Questa idea l’ha maturata durante una scansione temporale che, a differenza
del Popolo della libertà, non si è ridotta a poco più di un paio di
settimane. E proprio questa differenza pone attualmente il PD nella
condizione di apparire più coeso, più “maturo” rispetto alla sua
“alternativa”. Le profonde diversità non solo personali, ma anche
programmatiche, che si evidenziano al suo interno sono state, spesso, ben
nascoste sia per convenienza politica immanente sia per non imporre delle
brusche frenate ad un processo di aggregazione tutt’ altro che semplice. Il
PD si è presentato alle urne alleato con l’Italia dei Valori che, gia poche
ore dopo il voto, ha ribadito a chiare lettere (forte anche del buon
risultato ottenuto in varie aree del Paese) che l’alleanza resta, ma di
annessione nel partito di Veltroni non se ne deve neppure parlare. Già
questa forte differenziazione potrebbe essere sintomatica di come non sia
possibile riuscire a determinare un cambiamento così importante (passaggio
al bipartitismo) solamente dopo un appuntamento elettorale seppur importante
e partecipato. Il Popolo della libertà, nato repentinamente e non senza
polemiche, appare come un “contenitore” che raccoglie sotto un unico simbolo
tante realtà differenti, a volte anche stridenti. Il compito della dirigenza
di questa lista (dal momento che non la si può chiamare correttamente
partito perché è composta essa stessa da partiti che non sono ancora
sciolti) è arduo e dovrà conciliarsi con le responsabilità di governo e
corrisponde alla necessità, se si vuole andare fino in fondo nella
costruzione di una grande partito di centrodestra, di amalgamare non solo i
“livelli alti” ma (soprattutto) l’elettorato. Ma, senza tanti sofismi, non
si può parlare del futuro del PDL se non ci si sofferma sul forte carisma di
Silvio Berlusconi che ha rafforzato, soprattutto grazie al voto, la sua
leadership e che sostanzialmente ha “creato” senza troppa fatica una lista
(vincente) alla quale hanno aderito pezzi importanti (non tutti) della
coalizione che prima sempre lui stesso guidava. Dal momento che l’ultimo
appuntamento elettorale ha confermato l’ “essenzialità” della presenza del
Cavaliere, chi crede fortemente nel progetto del PDL, per fortificarlo,
dovrebbe creare un’unità forte attorno e all’interno del progetto e favorire
dei meccanismi naturali che possano far emergere senza troppe lacerazioni
–che potrebbero mettere a repentaglio l’unità trovata oggi sotto un unico
simbolo- l’ormai quasi leggendario “successore”. L’Unione di Centro ha
raggiunto una percentuale di consensi che le ha permesso di essere l’unico
partito che ha resistito alla sorprendente concentrazione di voti su due
partiti (o meglio su due piccole coalizioni). Una significativa
rappresentanza almeno alla Camera (non altrettanto tale al Senato per via
della soglia di sbarramento, ma in termini di voti i consensi si attestano
quasi sulla stessa percentuale in entrambi i rami del Parlamento)

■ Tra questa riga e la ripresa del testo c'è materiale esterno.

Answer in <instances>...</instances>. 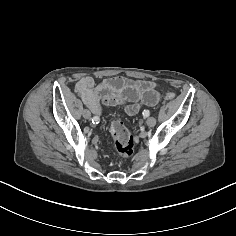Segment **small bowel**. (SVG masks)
<instances>
[{
    "instance_id": "obj_1",
    "label": "small bowel",
    "mask_w": 236,
    "mask_h": 236,
    "mask_svg": "<svg viewBox=\"0 0 236 236\" xmlns=\"http://www.w3.org/2000/svg\"><path fill=\"white\" fill-rule=\"evenodd\" d=\"M154 88L153 82L127 80L123 77H113L96 85L90 76L82 77L75 86L76 92L95 115H99L102 111L99 98L110 94L127 98L129 104L125 106V111L130 115L136 114L142 104L154 105L157 103L159 96Z\"/></svg>"
}]
</instances>
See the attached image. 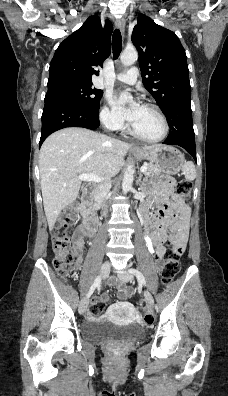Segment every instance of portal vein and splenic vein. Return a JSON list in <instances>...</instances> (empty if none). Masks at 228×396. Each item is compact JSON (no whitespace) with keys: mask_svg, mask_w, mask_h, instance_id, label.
Instances as JSON below:
<instances>
[{"mask_svg":"<svg viewBox=\"0 0 228 396\" xmlns=\"http://www.w3.org/2000/svg\"><path fill=\"white\" fill-rule=\"evenodd\" d=\"M141 172H145L147 170V167L145 165L141 166L140 168ZM78 179L81 181H87V182H94V183H98L101 182L103 180V178L95 175V174H80L78 176Z\"/></svg>","mask_w":228,"mask_h":396,"instance_id":"1","label":"portal vein and splenic vein"}]
</instances>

rappresenta la richiesta da parte dell’elettorato di una forza politica
“fuori” dai due poli. Adesso l’UDC ha davanti a se una strada impervia, ma
attraversabile, dove non basta solamente il tatticismo che consente di
vivere alla giornata, ma anche la passione nei confronti di un traguardo da
raggiungere, di un obiettivo da centrare nel futuro, anche non immediato.
Una meta insomma da stabilire in fretta e sulla quale convergere le energie
disponibili e potenziali. Al di fuori di ogni considerazione che può
interessare le singole formazioni in campo, le ultime elezioni politiche
hanno confermato una tendenza che si ripete in maniera frequente negli
ultimi anni: un cambiamento in superficie molto repentino (chi avrebbe mai
immaginato la scomparsa di partiti e partitini in un sol colpo?) e
probabilmente precario unito ad un perdurare delle incrostazioni in
profondità sia sulla struttura politica che su quella costituzionale. È
abbastanza evidente (e questo è l’augurio) che queste incrostazioni devono
essere tolte al più presto altrimenti ristrutturiamo (o cerchiamo di farlo)
i piani superiori dimenticandoci delle fondamenta.